Record set
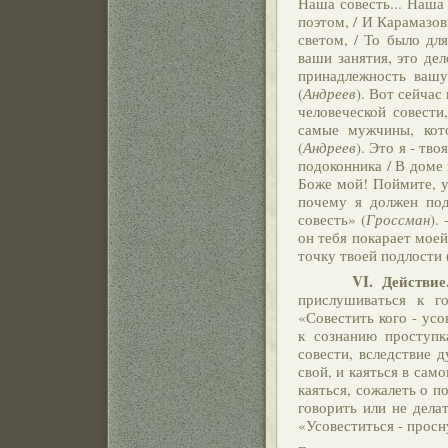
Наша совесть... Наша с
поэтом, / И Карамазов
светом, / То было дл
ваши занятия, это де
принадлежность вашу
(
Андреев
). Вот сейча
человеческой совести
самые мужчины, кото
(
Андреев
). Это я - тв
подоконника / В доме
Боже мой! Поймите, у 
почему я должен под
совесть» (
Гроссман
).
он тебя покарает моей
точку твоей подлости 
VI.
Действие
прислушиваться к го
«Совестить кого - усо
к сознанию проступк
совести, вследствие д
свой, и каяться в само
каяться, сожалеть о п
говорить или не делат
«Усовеститься - просн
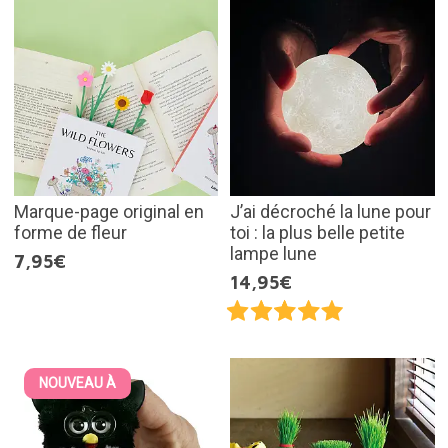
Marque-page original en
J’ai décroché la lune pour
forme de fleur
toi : la plus belle petite
lampe lune
7,95€
14,95€
NOUVEAU À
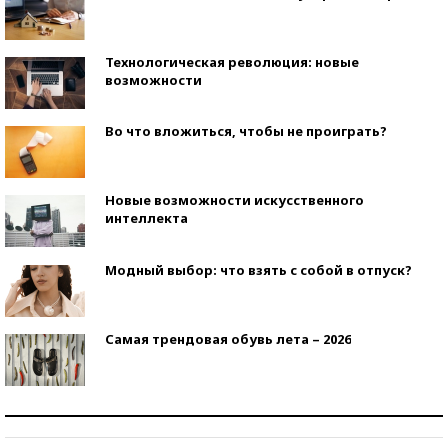
Технологическая революция: новые
возможности
Во что вложиться, чтобы не проиграть?
Новые возможности искусственного
интеллекта
Модный выбор: что взять с собой в отпуск?
Самая трендовая обувь лета – 2026
Знаменитости и бизнесмены, добившиеся успеха
со второй попытки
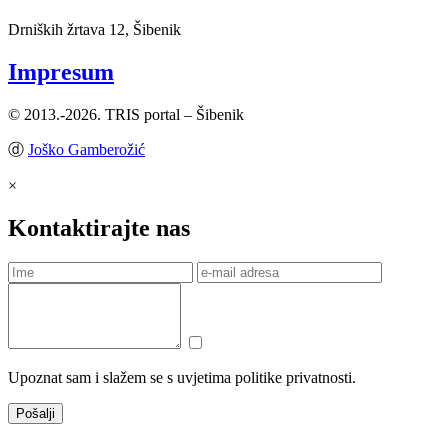
Drniških žrtava 12, Šibenik
Impresum
© 2013.-2026. TRIS portal – Šibenik
ⓓ
Joško Gamberožić
×
Kontaktirajte nas
Upoznat sam i slažem se s uvjetima politike privatnosti.
Pošalji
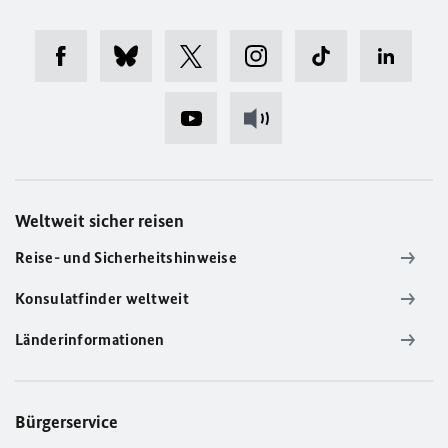
Weltweit sicher reisen
Reise- und Sicherheitshinweise
Konsulatfinder weltweit
Länderinformationen
Bürgerservice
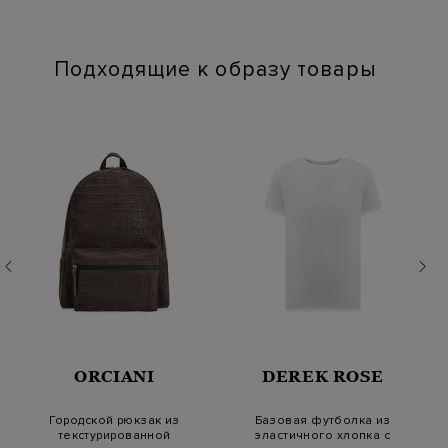
Глажение: Глажка при температуре подошвы утюга до 110
градусов
Подходящие к образу товары
ORCIANI
DEREK ROSE
Городской рюкзак из
Базовая футболка из
текстурированной
эластичного хлопка с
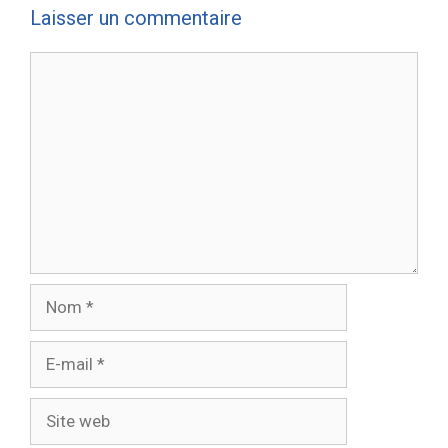
Laisser un commentaire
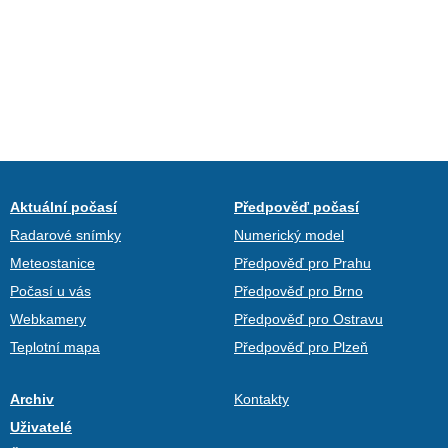
Aktuální počasí
Předpověď počasí
Radarové snímky
Numerický model
Meteostanice
Předpověď pro Prahu
Počasí u vás
Předpověď pro Brno
Webkamery
Předpověď pro Ostravu
Teplotní mapa
Předpověď pro Plzeň
Archiv
Kontakty
Uživatelé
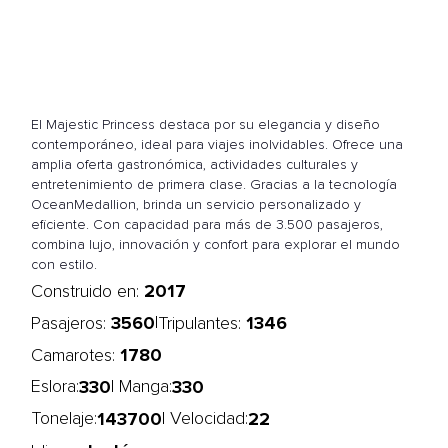
El Majestic Princess destaca por su elegancia y diseño
contemporáneo, ideal para viajes inolvidables. Ofrece una
amplia oferta gastronómica, actividades culturales y
entretenimiento de primera clase. Gracias a la tecnología
OceanMedallion, brinda un servicio personalizado y
eficiente. Con capacidad para más de 3.500 pasajeros,
combina lujo, innovación y confort para explorar el mundo
con estilo.
2017
Construido en:
3560
1346
|
Pasajeros:
Tripulantes:
1780
Camarotes:
330
330
Eslora:
| Manga:
143700
22
Tonelaje:
| Velocidad:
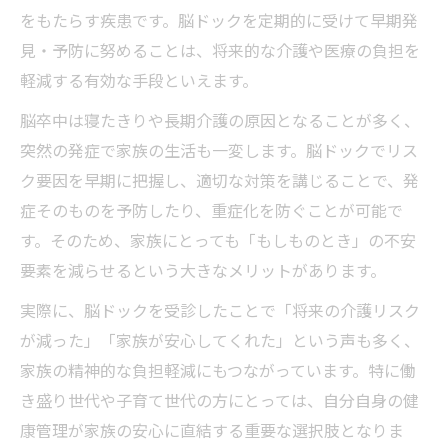
をもたらす疾患です。脳ドックを定期的に受けて早期発
見・予防に努めることは、将来的な介護や医療の負担を
軽減する有効な手段といえます。
脳卒中は寝たきりや長期介護の原因となることが多く、
突然の発症で家族の生活も一変します。脳ドックでリス
ク要因を早期に把握し、適切な対策を講じることで、発
症そのものを予防したり、重症化を防ぐことが可能で
す。そのため、家族にとっても「もしものとき」の不安
要素を減らせるという大きなメリットがあります。
実際に、脳ドックを受診したことで「将来の介護リスク
が減った」「家族が安心してくれた」という声も多く、
家族の精神的な負担軽減にもつながっています。特に働
き盛り世代や子育て世代の方にとっては、自分自身の健
康管理が家族の安心に直結する重要な選択肢となりま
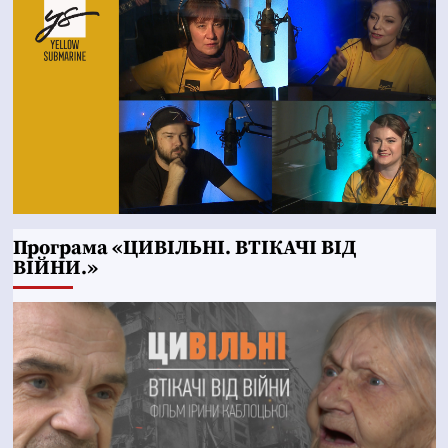
Програма «ЦИВІЛЬНІ. ВТІКАЧІ ВІД
ВІЙНИ.»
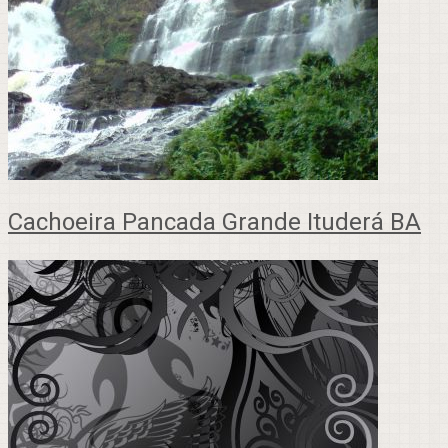
Cachoeira Pancada Grande Ituderá BA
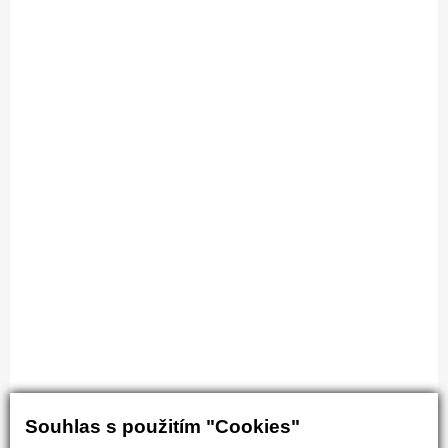
Souhlas s použitím "Cookies"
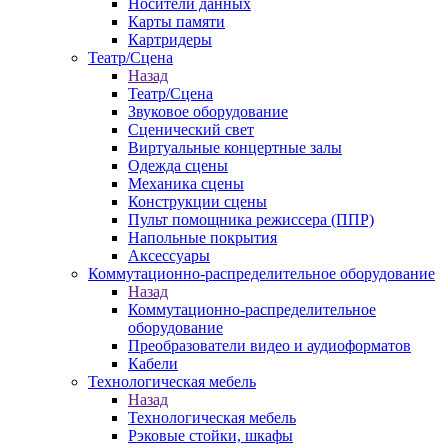
Носители данных
Карты памяти
Картридеры
Театр/Сцена
Назад
Театр/Сцена
Звуковое оборудование
Сценический свет
Виртуальные концертные залы
Одежда сцены
Механика сцены
Конструкции сцены
Пульт помощника режиссера (ППР)
Напольные покрытия
Аксессуары
Коммутационно-распределительное оборудование
Назад
Коммутационно-распределительное
оборудование
Преобразователи видео и аудиоформатов
Кабели
Технологическая мебель
Назад
Технологическая мебель
Рэковые стойки, шкафы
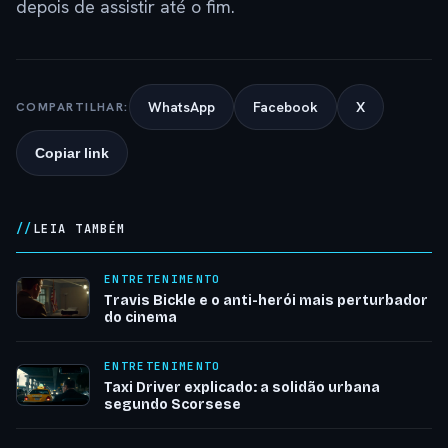
depois de assistir até o fim.
WhatsApp
Facebook
X
COMPARTILHAR:
Copiar link
LEIA TAMBÉM
ENTRETENIMENTO
Travis Bickle e o anti-herói mais perturbador
do cinema
ENTRETENIMENTO
Taxi Driver explicado: a solidão urbana
segundo Scorsese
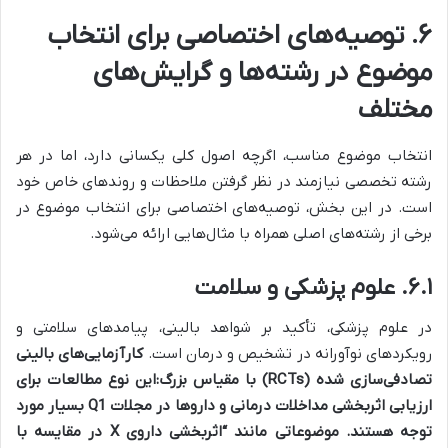
۶. توصیه‌های اختصاصی برای انتخاب
موضوع در رشته‌ها و گرایش‌های
مختلف
انتخاب موضوع مناسب، اگرچه اصول کلی یکسانی دارد، اما در هر
رشته تخصصی نیازمند در نظر گرفتن ملاحظات و روندهای خاص خود
است. در این بخش، توصیه‌های اختصاصی برای انتخاب موضوع در
برخی از رشته‌های اصلی همراه با مثال‌هایی ارائه می‌شود.
۶.۱. علوم پزشکی و سلامت
در علوم پزشکی، تأکید بر شواهد بالینی، پیامدهای سلامتی و
رویکردهای نوآورانه در تشخیص و درمان است.
کارآزمایی‌های بالینی
تصادفی‌سازی شده (RCTs) با مقیاس بزرگ:
این نوع مطالعات برای
ارزیابی اثربخشی مداخلات درمانی و داروها در مجلات Q1 بسیار مورد
توجه هستند. موضوعاتی مانند “اثربخشی داروی X در مقایسه با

What needs to be done
The job here is to write out the records exactly, pictures excluded.

Your solution
Наша совесть... Наша с
поэтом, / И Карамазов
светом, / То было дл
ваши занятия, это де
принадлежность вашу
(
Андреев
). Вот сейча
человеческой совести
самые мужчины, кото
(
Андреев
). Это я - тв
подоконника / В доме
Боже мой! Поймите, у 
почему я должен под
совесть» (
Гроссман
).
он тебя покарает моей
точку твоей подлости 
VI.
Действие
прислушиваться к го
«Совестить кого - усо
к сознанию проступк
совести, вследствие д
свой, и каяться в само
каяться, сожалеть о п
говорить или не делат
«Усовеститься - просн
Marque-page original en
J’ai décroché la lune pour
forme de fleur
toi : la plus belle petite
lampe lune
7,95€
14,95€
NOUVEAU À
Технологическая революция: новые
возможности
Во что вложиться, чтобы не проиграть?
Новые возможности искусственного
интеллекта
Модный выбор: что взять с собой в отпуск?
Самая трендовая обувь лета – 2026
Знаменитости и бизнесмены, добившиеся успеха
со второй попытки
Drniških žrtava 12, Šibenik
Impresum
© 2013.-2026. TRIS portal – Šibenik
ⓓ
Joško Gamberožić
×
Kontaktirajte nas
Upoznat sam i slažem se s uvjetima politike privatnosti.
Pošalji
Weltweit sicher reisen
Reise- und Sicherheitshinweise
Konsulatfinder weltweit
Länderinformationen
Bürgerservice
Глажение: Глажка при температуре подошвы утюга до 110
градусов
Подходящие к образу товары
ORCIANI
DEREK ROSE
Городской рюкзак из
Базовая футболка из
текстурированной
эластичного хлопка с
Laisser un commentaire
Aktuální počasí
Předpověď počasí
Radarové snímky
Numerický model
Meteostanice
Předpověď pro Prahu
Počasí u vás
Předpověď pro Brno
Webkamery
Předpověď pro Ostravu
Teplotní mapa
Předpověď pro Plzeň
Archiv
Kontakty
Uživatelé
El Majestic Princess destaca por su elegancia y diseño
contemporáneo, ideal para viajes inolvidables. Ofrece una
amplia oferta gastronómica, actividades culturales y
entretenimiento de primera clase. Gracias a la tecnología
OceanMedallion, brinda un servicio personalizado y
eficiente. Con capacidad para más de 3.500 pasajeros,
combina lujo, innovación y confort para explorar el mundo
con estilo.
2017
Construido en:
3560
1346
|
Pasajeros:
Tripulantes:
1780
Camarotes:
330
330
Eslora:
| Manga:
143700
22
Tonelaje:
| Velocidad:
をもたらす疾患です。脳ドックを定期的に受けて早期発
見・予防に努めることは、将来的な介護や医療の負担を
軽減する有効な手段といえます。
脳卒中は寝たきりや長期介護の原因となることが多く、
突然の発症で家族の生活も一変します。脳ドックでリス
ク要因を早期に把握し、適切な対策を講じることで、発
症そのものを予防したり、重症化を防ぐことが可能で
す。そのため、家族にとっても「もしものとき」の不安
要素を減らせるという大きなメリットがあります。
実際に、脳ドックを受診したことで「将来の介護リスク
が減った」「家族が安心してくれた」という声も多く、
家族の精神的な負担軽減にもつながっています。特に働
き盛り世代や子育て世代の方にとっては、自分自身の健
康管理が家族の安心に直結する重要な選択肢となりま
Програма «ЦИВІЛЬНІ. ВТІКАЧІ ВІД
ВІЙНИ.»
Cachoeira Pancada Grande Ituderá BA
Souhlas s použitím "Cookies"
Носители данных
Карты памяти
Картридеры
Театр/Сцена
Назад
Театр/Сцена
Звуковое оборудование
Сценический свет
Виртуальные концертные залы
Одежда сцены
Механика сцены
Конструкции сцены
Пульт помощника режиссера (ППР)
Напольные покрытия
Аксессуары
Коммутационно-распределительное оборудование
Назад
Коммутационно-распределительное
оборудование
Преобразователи видео и аудиоформатов
Кабели
Технологическая мебель
Назад
Технологическая мебель
Рэковые стойки, шкафы
depois de assistir até o fim.
WhatsApp
Facebook
X
COMPARTILHAR:
Copiar link
LEIA TAMBÉM
ENTRETENIMENTO
Travis Bickle e o anti-herói mais perturbador
do cinema
ENTRETENIMENTO
Taxi Driver explicado: a solidão urbana
segundo Scorsese
۶. توصیه‌های اختصاصی برای انتخاب
موضوع در رشته‌ها و گرایش‌های
مختلف
انتخاب موضوع مناسب، اگرچه اصول کلی یکسانی دارد، اما در هر
رشته تخصصی نیازمند در نظر گرفتن ملاحظات و روندهای خاص خود
است. در این بخش، توصیه‌های اختصاصی برای انتخاب موضوع در
برخی از رشته‌های اصلی همراه با مثال‌هایی ارائه می‌شود.
۶.۱. علوم پزشکی و سلامت
در علوم پزشکی، تأکید بر شواهد بالینی، پیامدهای سلامتی و
رویکردهای نوآورانه در تشخیص و درمان است.
کارآزمایی‌های بالینی
تصادفی‌سازی شده (RCTs) با مقیاس بزرگ:
این نوع مطالعات برای
ارزیابی اثربخشی مداخلات درمانی و داروها در مجلات Q1 بسیار مورد
توجه هستند. موضوعاتی مانند “اثربخشی داروی X در مقایسه با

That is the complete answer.